====== Information supplied
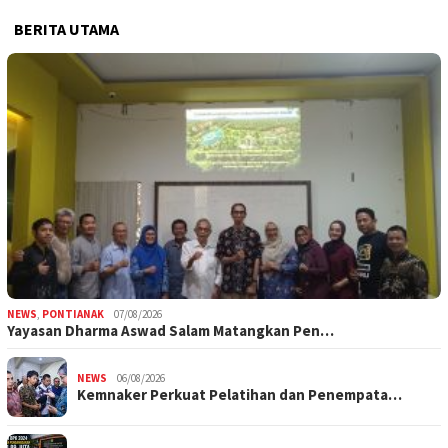
BERITA UTAMA
NEWS
,
PONTIANAK
07/08/2026
Yayasan Dharma Aswad Salam Matangkan Pen…
NEWS
06/08/2026
Kemnaker Perkuat Pelatihan dan Penempata…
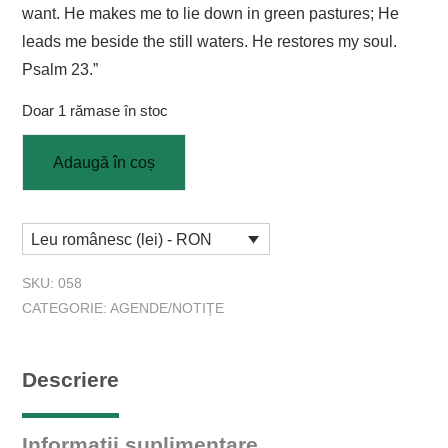
want. He makes me to lie down in green pastures; He
leads me beside the still waters. He restores my soul.
Psalm 23.”
Doar 1 rămase în stoc
Adaugă în coș
Leu românesc (lei) - RON
SKU:
058
CATEGORIE:
AGENDE/NOTIȚE
Descriere
Informații suplimentare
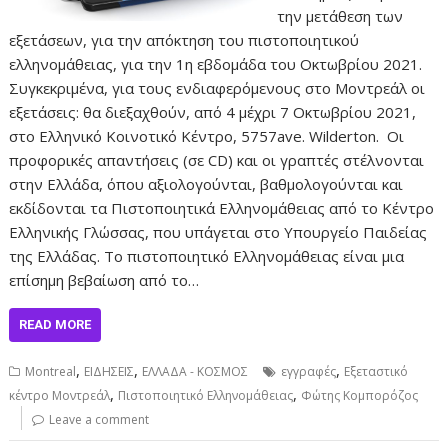
την μετάθεση των
εξετάσεων, για την απόκτηση του πιστοποιητικού
ελληνομάθειας, για την 1η εβδομάδα του Οκτωβρίου 2021.
Συγκεκριμένα, για τους ενδιαφερόμενους στο Μοντρεάλ οι
εξετάσεις: θα διεξαχθούν, από 4 μέχρι 7 Οκτωβρίου 2021,
στο Ελληνικό Κοινοτικό Κέντρο, 5757ave. Wilderton. Οι
προφορικές απαντήσεις (σε CD) και οι γραπτές στέλνονται
στην Ελλάδα, όπου αξιολογούνται, βαθμολογούνται και
εκδίδονται τα Πιστοποιητικά Ελληνομάθειας από το Κέντρο
Ελληνικής Γλώσσας, που υπάγεται στο Υπουργείο Παιδείας
της Ελλάδας. Το πιστοποιητικό Ελληνομάθειας είναι μια
επίσημη βεβαίωση από το…
READ MORE
,
,
,
Montreal
ΕΙΔΗΣΕΙΣ
ΕΛΛΑΔΑ - ΚΟΣΜΟΣ
εγγραφές
Εξεταστικό
,
,
κέντρο Μοντρεάλ
Πιστοποιητικό Ελληνομάθειας
Φώτης Κομπορόζος
Leave a comment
============
> **Exercise**: Counting only lines with the word "Μοντρεάλ" in them, say how many there are in the entries above, with no other words.

> **Answer section**: 2